Pluto and its discoverer will always be important at Kansas University, even if the solar system's smallest planet is kicked out of the heavenly club that includes Mercury, Venus, Earth, Mars, Jupiter, Saturn, Uranus and Neptune.
"We'll continue to lobby for the importance of Clyde Tombaugh's heritage no matter what," said Barbara Anthony-Twarog, KU professor of physics and astronomy.
Astronomers from across the globe convened in the Czech Republic on Monday to discuss the definition of a planet - a move that could change the status of Pluto.
But regardless of what the scientists conclude, KU's scholarships, celebrations and bragging rights tied to celebrated alumnus Tombaugh won't cease if Pluto is demoted to mere orb, KU faculty said.
Tombaugh, a western Kansas native, discovered Pluto in 1930 while working at Arizona's Lowell Observatory. He later earned bachelor's and master's degrees from KU.
But the planet, smaller than Earth's moon, has been on shaky ground for years with some pointing to its relatively wee size and erratic orbit as reasons it should be toppled from its planetary pedestal.
KU's small astronomy department is on Tombaugh's side.
Bruce Twarog, KU professor of physics and astronomy, said he supports the definition of planets as spherical objects that orbit the sun.

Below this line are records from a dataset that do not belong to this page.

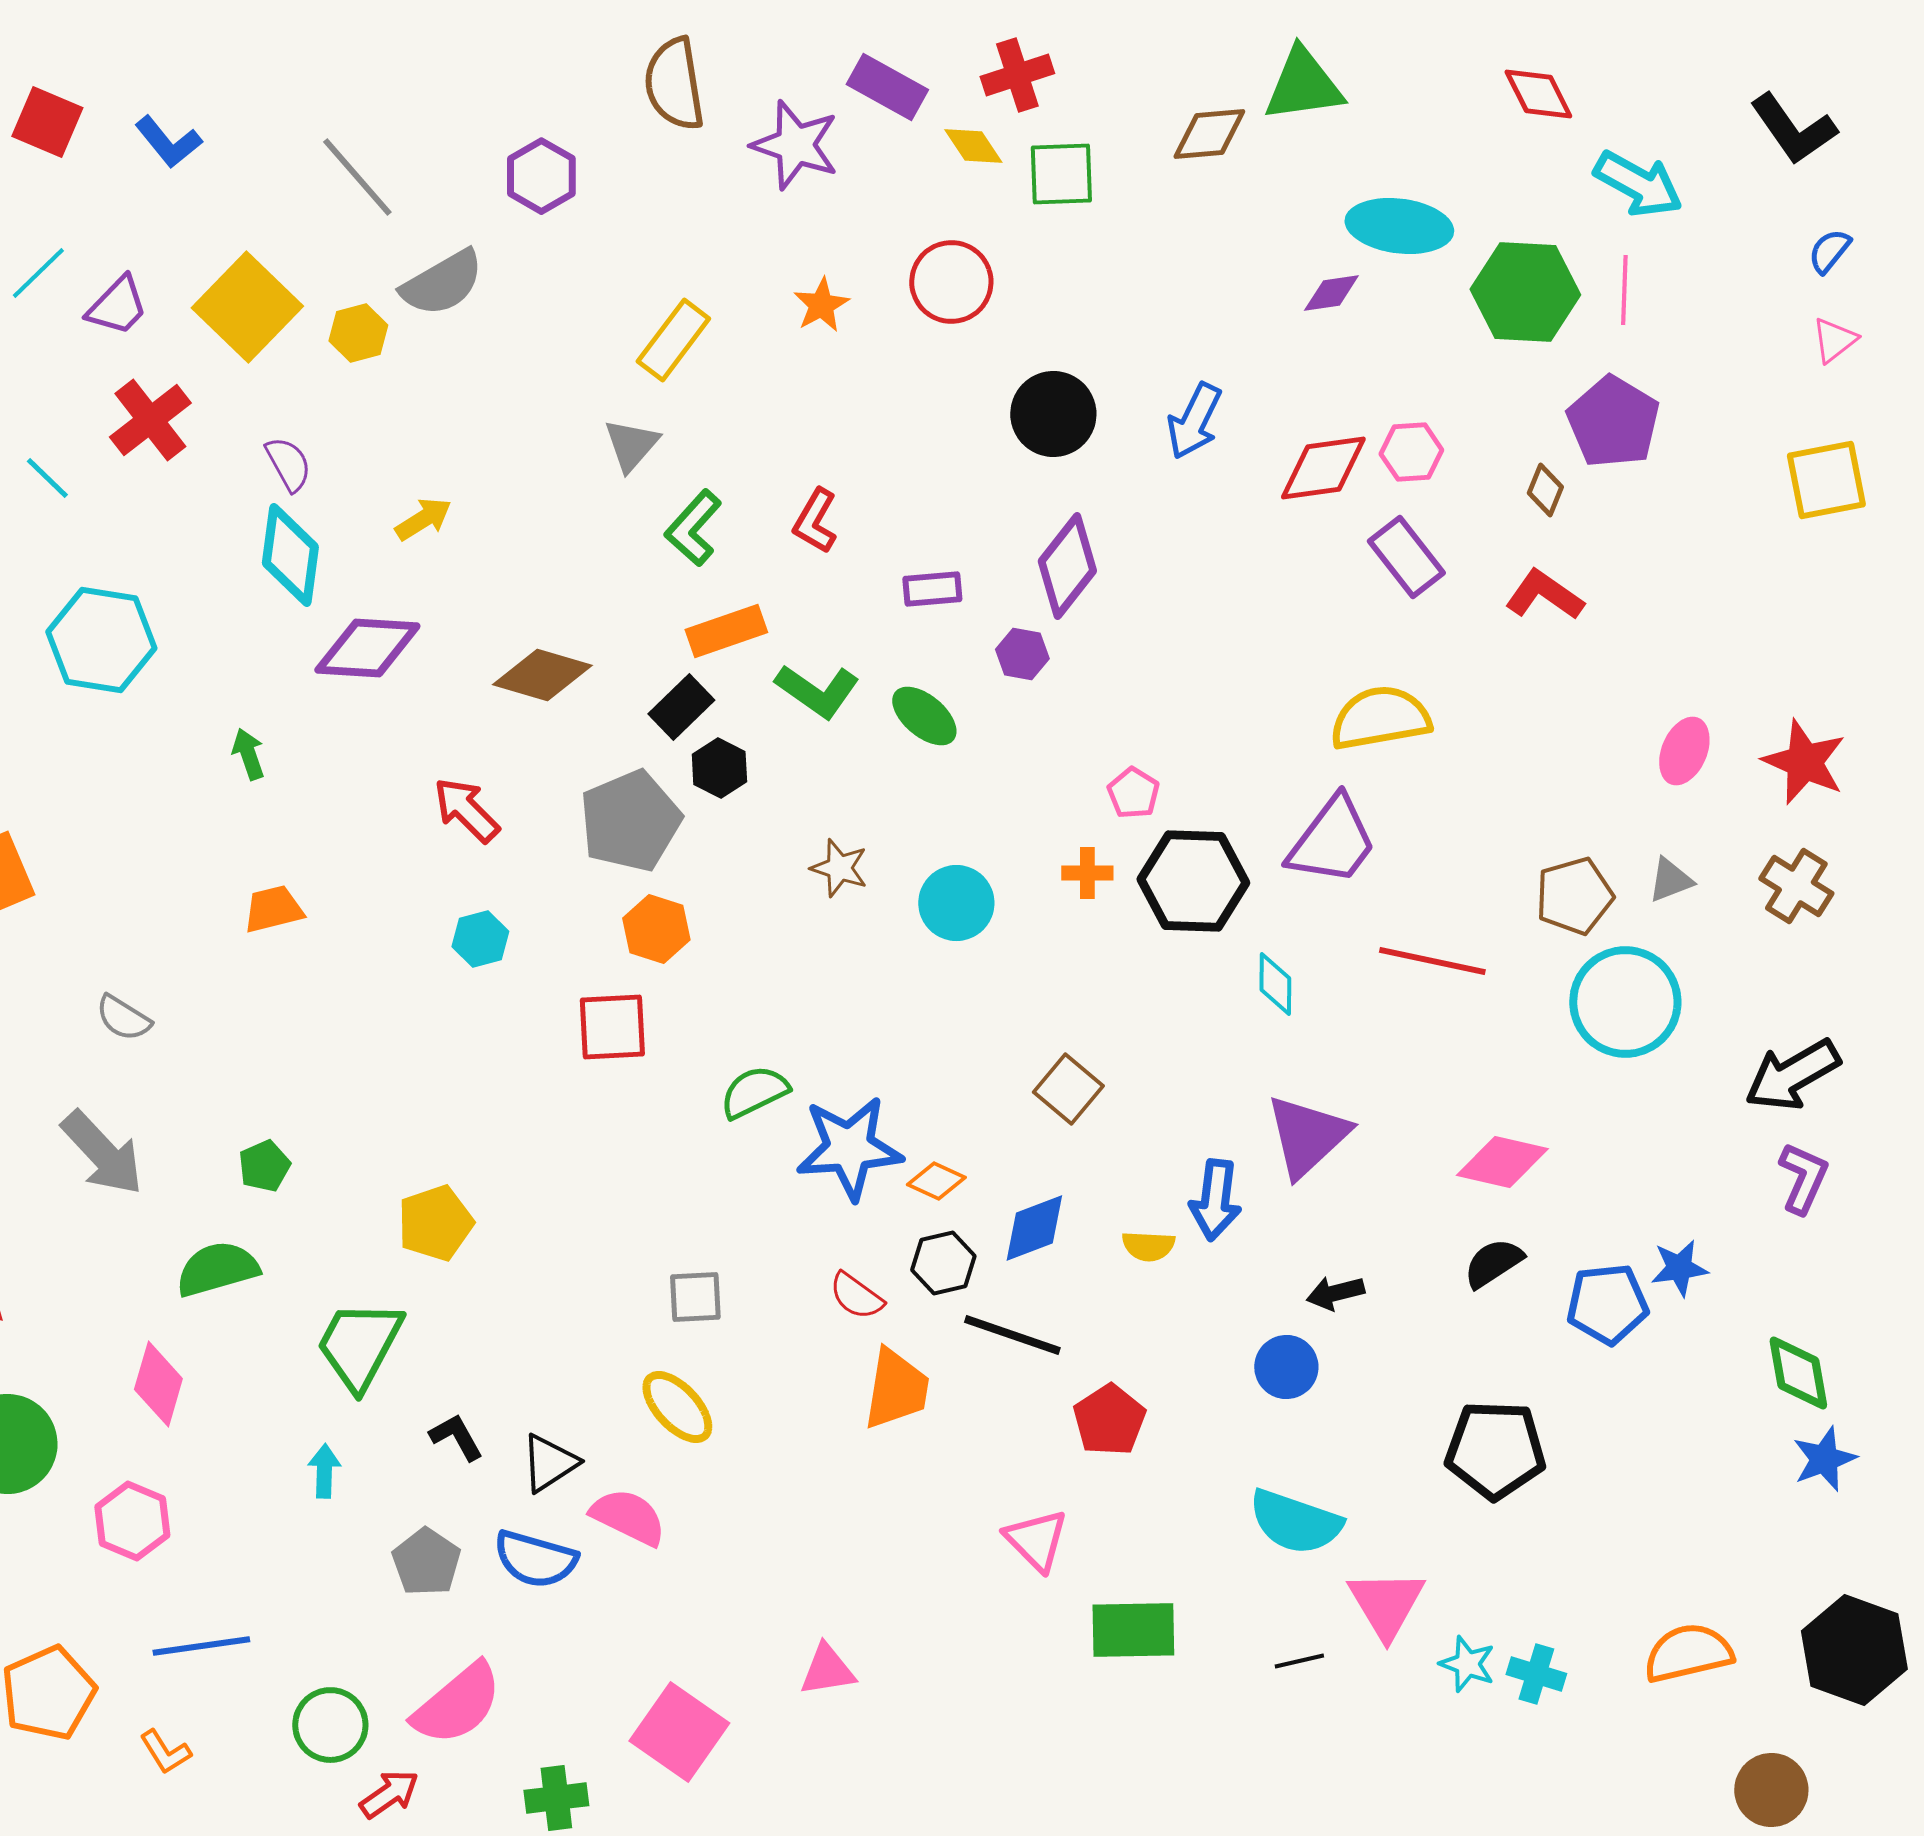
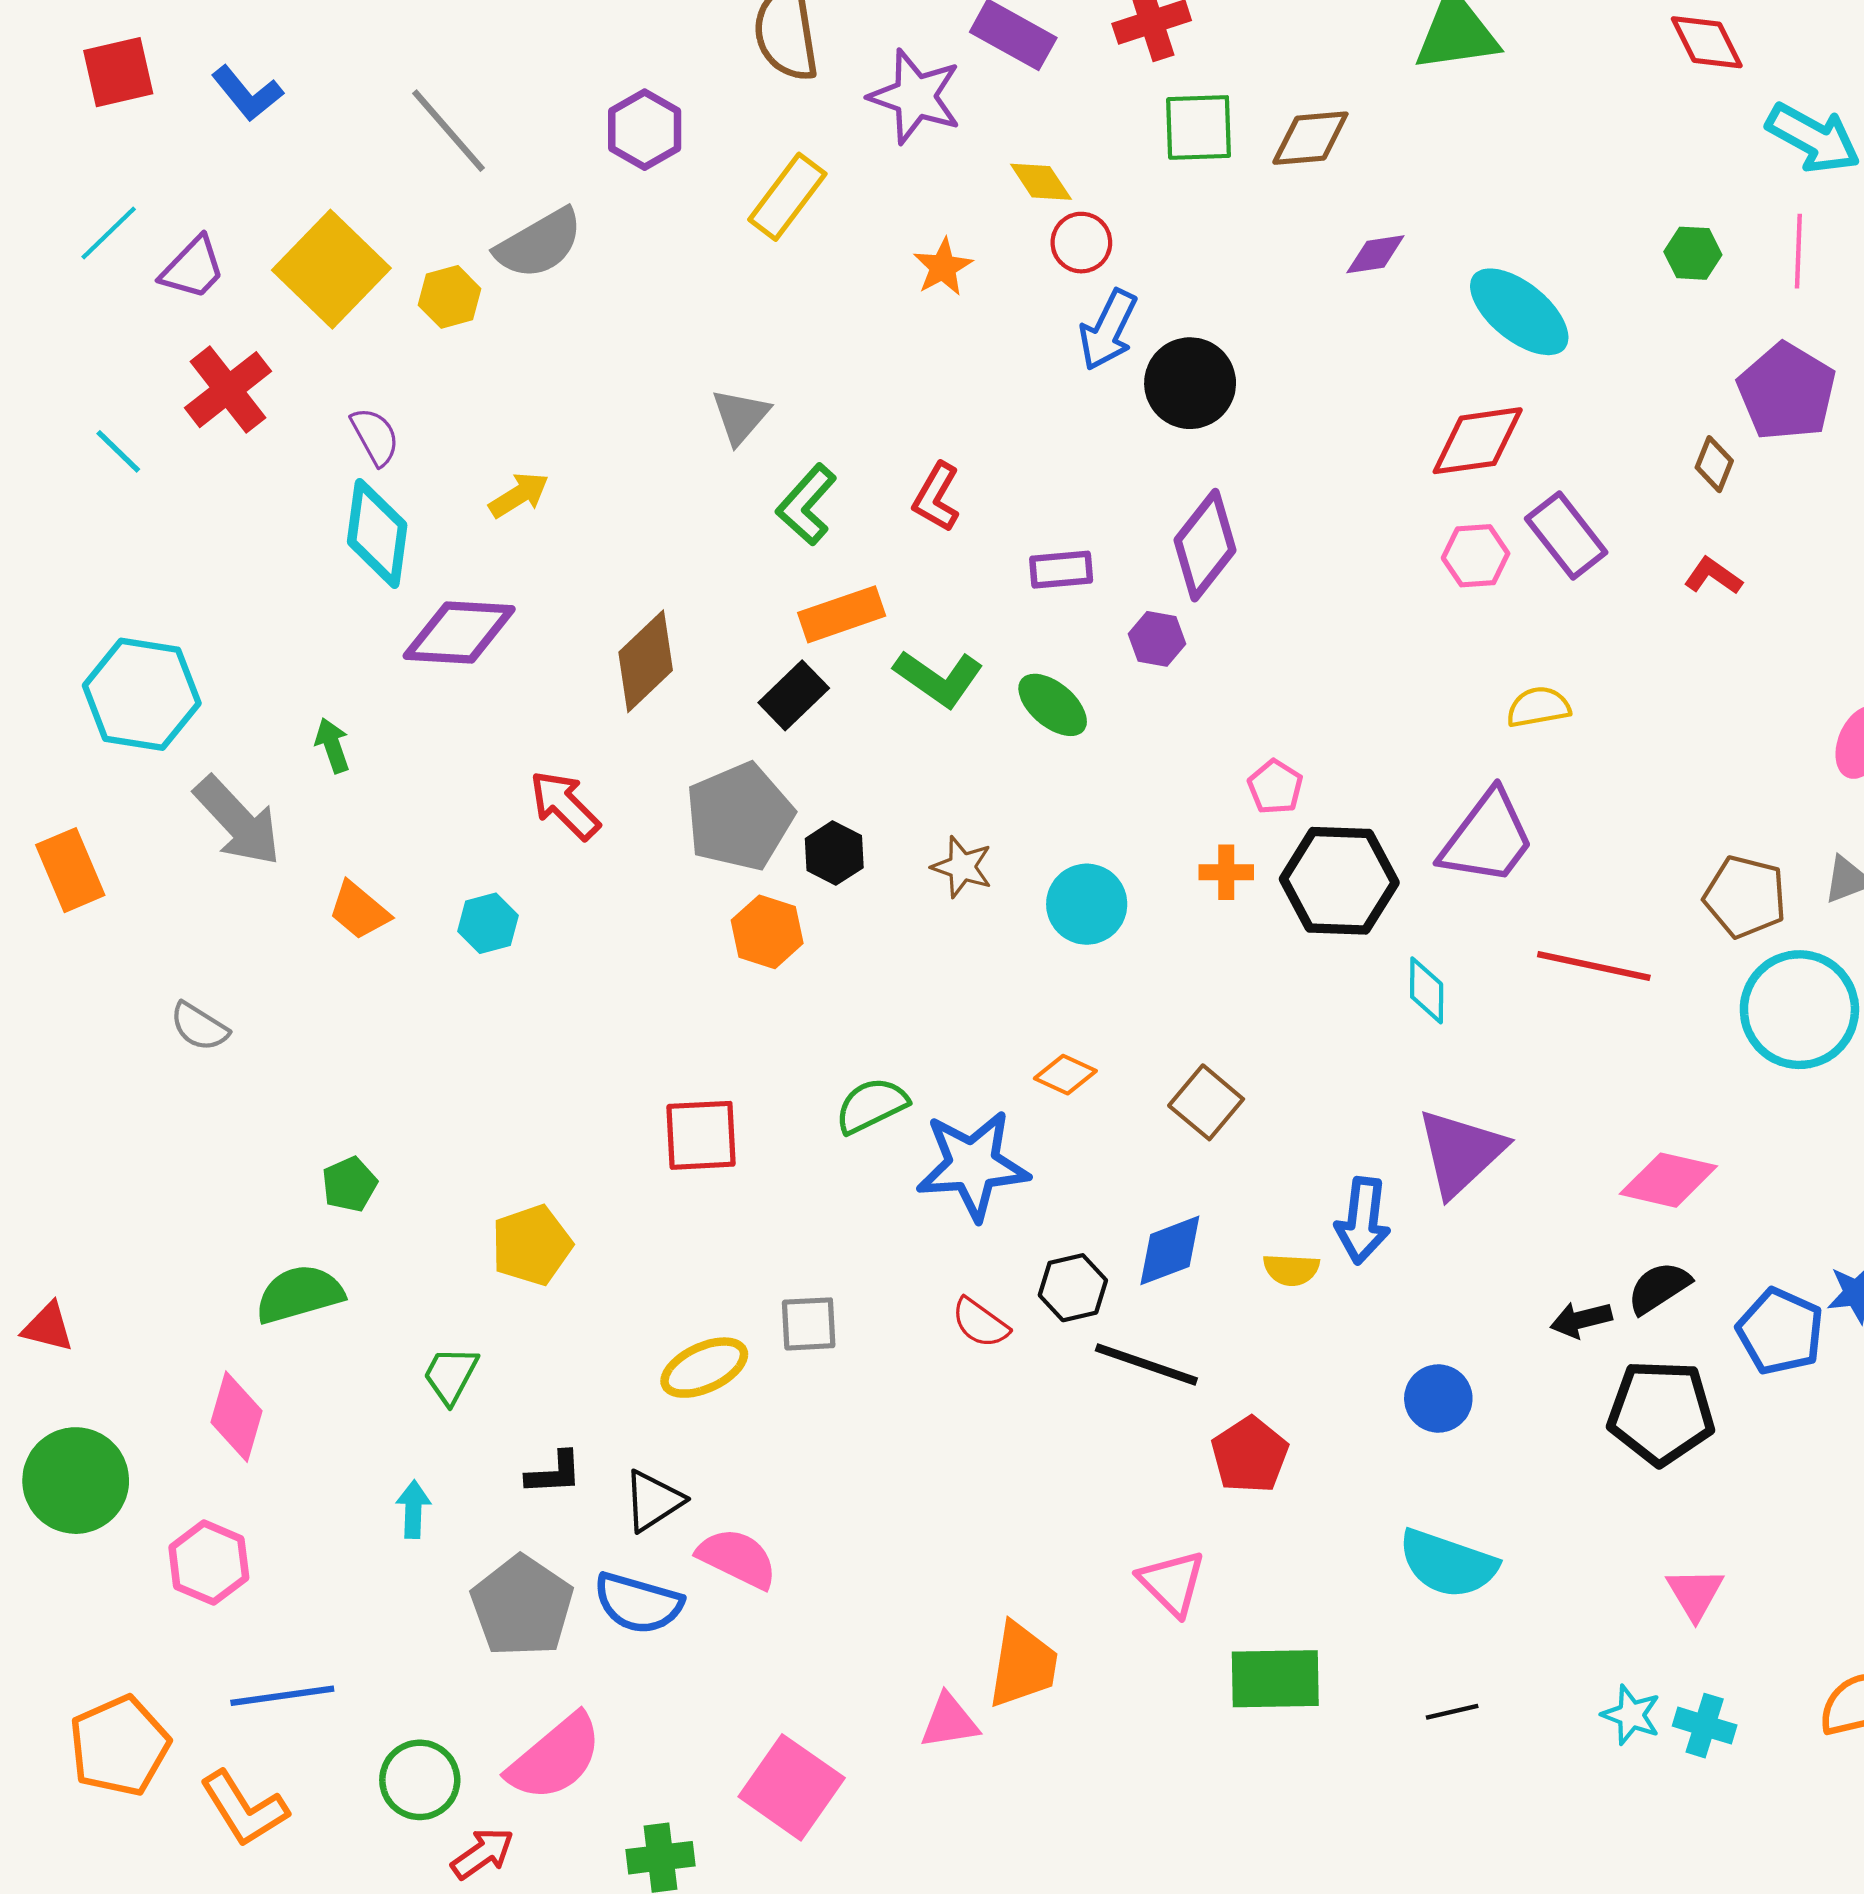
red square: (47, 122) -> (118, 72), turned -36
brown diamond: (1209, 134) -> (1310, 138), moved
yellow diamond: (973, 146) -> (1041, 182), moved
cyan ellipse: (1399, 226) -> (1519, 312), moved, turned 32
red circle: (951, 282) -> (1081, 243), size x0.7
green hexagon: (1525, 292) -> (1693, 253), size x0.5
purple diamond: (1331, 293) -> (1375, 254), moved
yellow rectangle: (673, 340) -> (787, 197), moved
blue arrow: (1194, 421) -> (1108, 330), moved
pink hexagon: (1411, 452) -> (1476, 556), moved
red L-shape: (1544, 595) -> (1713, 576), size x0.7
cyan hexagon: (101, 640) -> (142, 694), moved
brown diamond: (542, 675) -> (646, 661), turned -60
yellow semicircle: (1380, 718) -> (1538, 707), size x0.6
black hexagon: (719, 768) -> (834, 853), moved
brown pentagon: (1574, 896) -> (1745, 897), turned 30
orange trapezoid: (273, 909) -> (359, 911), turned -126
cyan hexagon: (480, 939) -> (488, 923), moved
red square: (612, 1027) -> (701, 1135), moved
gray arrow: (102, 1153) -> (238, 821), moved
orange diamond: (936, 1181) -> (1065, 1075), moved
black arrow: (1335, 1293) -> (1581, 1320), moved
blue pentagon: (1607, 1304) -> (1780, 1331), turned 30
green trapezoid: (359, 1345) -> (451, 1375), size x0.6
orange trapezoid: (896, 1389) -> (1023, 1665), moved
yellow ellipse: (677, 1407) -> (704, 1368), moved, turned -72
black L-shape: (456, 1437) -> (554, 1473), turned 116
black pentagon: (1495, 1450) -> (1661, 1412), moved
gray pentagon: (426, 1562) -> (522, 1606), size x1.4
pink triangle: (1386, 1604) -> (1695, 1593), moved, size x0.7
orange L-shape: (165, 1752) -> (244, 1809), size x1.6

It's one way to have a physical determinant of what constitutes a planet, he said.
That definition would preserve Pluto's status and likely open the door for others, including the recently-discovered object known as Xena. But it also might reduce Pluto's stature by putting it in a more crowded field.
Anthony-Twarog, who also supports that definition, admitted she is a bit biased as a faculty member at Tombaugh's alma mater. But, she said, the international hubbub is largely more of a semantics issue than a scientific one.
"I've felt that it's important for us to feel engaged in this issue and to feel proud in our status with the history of this planet," she said.
KU recently celebrated Tombaugh's posthumous 100th birthday. The school offers the Tombaugh Scholarship and Tombaugh Summer Internship programs.
"It would be nice to maintain the status of Pluto," Bruce Twarog said. "It's good for the program. It's good for the university."
Regardless of the planet's status, Tombaugh's contributions to astronomy can't be reversed, said Steve Shawl, KU professor of physics and astronomy.
"The significance was, I think, a historical one," Shawl said. "At the time when he discovered it, he extended our knowledge of the solar system significantly."
Tombaugh's daughter, Annette Tombaugh-Sitze, agreed.
She said her father was passionate about Pluto's designation and saw it as a personal attack when one top figure in the field chose the 50th anniversary of the discovery to question the planet's status.
"My father was very upset about it," Tombaugh-Sitze said in a phone call from her home in Las Cruces, N.M. "It hurt him very badly the way it was done."
Tombaugh-Sitze said her father later came to accept the academic discussion surrounding his discovery.
Tombaugh-Sitze said her father's work and methodology was important, regardless of the planet's status.
"What he accomplished - whether you call it a planet or a planetoid or an icy planet or whatever you call it - is still monumental," she said.